The Eco Lodge, Chamonix

The Eco Lodge

Chamonix, France

This self-sufficient lodge has some serious ecotourism credentials, running completely on renewable energy. The lodge is built to passivhaus standard using green technology throughout, geothermal and solar-thermal systems providing the heating and solar panels producing enough energy to make the house zero emissions. The outdoor terrace features a sauna pod and a hot tub from which to enjoy mountain views of the beautiful planet that needs our protection.

Turtles and divers, andBeyond Oceans Without Borders

andBeyond Oceans Without Borders

Vamizi Island, Mozambique

Through their Oceans without Borders initiative, andBeyond is turning its focus to marine conservation, using its three island properties (andBeyond Benguerra Island and andBeyond Vamizi Island in Mozambique, and andBeyond Mnemba Island off Zanzibar) to influence more than 3,000 km of Indian Ocean coastline. On the Oceans without Borders Small Group Trip from 9-14 October 2019, guests can embark on a privately guided 6-day experience and gain insight into the marine conservation and community development activities on the project. They will also have the chance to enjoy a dive on Neptune’s Arm, stand up paddle boarding and snorkelling (in between some beach time). The trip will be guided by Dr Tessa Hempson, one of the leading Marine Biologists in East Africa. The Oceans without Borders Journey costs from US$ 10,775 per person based on two sharing.

Knai Bang Chatt, Kep

Knai Bang Chatt

Kep, Cambodia

Knai Bang Chatt, a boutique hotel on Kep Sur Mer on Cambodia’s South Coast, has been awarded a platinum ‘Green Growth’ certificate, and is the first Cambodian hotel to be recognised as internationally sustainable. Sustainable practices include significantly reducing the consumption of plastic packaging by sterilising and bottling drinking water in reusable glass bottles, using bio-degradable plastic bags, and drawing on its own bio diverse organic gardens to feed its guests. The resort also has a Sustainability Manager on site and offers tours to guests to highlight initiatives.
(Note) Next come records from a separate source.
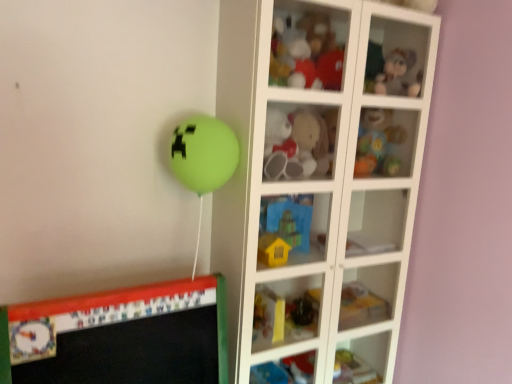 Question: Is point (271, 243) closer or farther from the camera than point (298, 59)?

Choices:
 (A) closer
 (B) farther

Answer: (B)

Question: Is yellow matte house at center, which appears as the 5th toy when viewed from the top, inside or outside of matte plastic teddy bear at upper center, the first toy positioned from the top?

Choices:
 (A) outside
 (B) inside

Answer: (A)

Question: Which object is positioned farthest from the matte plastic cabinet at lower center, the 1th cabinet positioned from the bottom?

Choices:
 (A) white glass cabinet at center
 (B) rubberized plastic toy at lower center, which is counted as the 1th toy, starting from the bottom
 (C) rubberized plastic baby rattle at upper right, which is the second toy in top-to-bottom order
 (D) fuzzy fabric plush toy at upper right, which ranks as the 2th cabinet in bottom-to-top order
 (E) yellow matte house at center, the 2th toy when ordered from bottom to top

Answer: (D)

Question: Based on their relative distances, which object is nearer to the white glass cabinet at center?

Choices:
 (A) rubberized plastic baby rattle at upper right, positioned as the 5th toy in bottom-to-top order
 (B) rubberized plastic toy at lower center, placed as the 6th toy when sorted from top to bottom
 (C) fluffy plush toy at center, placed as the third toy when sorted from top to bottom
 (D) yellow matte house at center, the 2th toy when ordered from bottom to top
 (E) matte plastic cabinet at lower center, the first cabinet positioned from the left

Answer: (C) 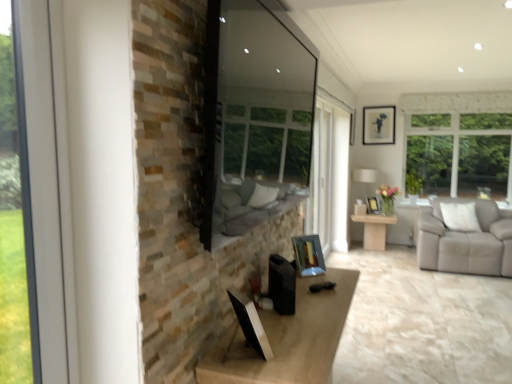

Costa Navarino, Messinia, Greece, pool

Costa Navarino


Sustainability and ecotourism is at the heart of everything Costa Navarino does, reflecting their commitment to responsibility for the local area. With policies in place to protect the undisturbed area of southern Greece, the resort adheres to strict environmental management guidelines, with environmental protection as a top priority, from construction and design through to operation. It is home to Europe’s largest olive grove transplantation program, preserving trees that have been part of the landscape for hundreds of years, there is a loggerhead sea turtle protection programme and it protects the habitat of the only European population of the African chameleon in Gialova lagoon. Furthermore, all properties use bioclimatic design and the whole resort has a wholly sustainable water system using only water that is naturally replaced. Green credentials aside, it’s one of our favourite family-friendly Greek holiday destinations.

Mallorca 6

Mallorca 6

Mallorca, Spain

One of the hottest destinations of 2019, if Mallorca is top of your list for a weekender this year, book into Mallorca 6, tucked between the Sierra Tramontana mountains and the Mediterranean sea on the north coast of the island. An eco-friendly self-sufficient home has its own solar panels and its very own organic vegetable patch. The villa also benefits from a natural and fully sustainable spring-fed plunge pool, which is constantly refreshed by water straight from the mountains meaning it’s completely chemical-free.

Villa Lena, Tuscany

Villa Lena

Tuscany, Italy

Having re-opened this May, Villa Lena in Tuscany has been completely redesigned with a drive toward carbon neutrality. Largely powered by solar energy, a new light and rain pavilion will host a water recycling plant and collection system, re-using water and contributing to its sustainability. The villa also features a farm-to-table organic restaurant which benefits from the estate’s biodynamic agriculture programme.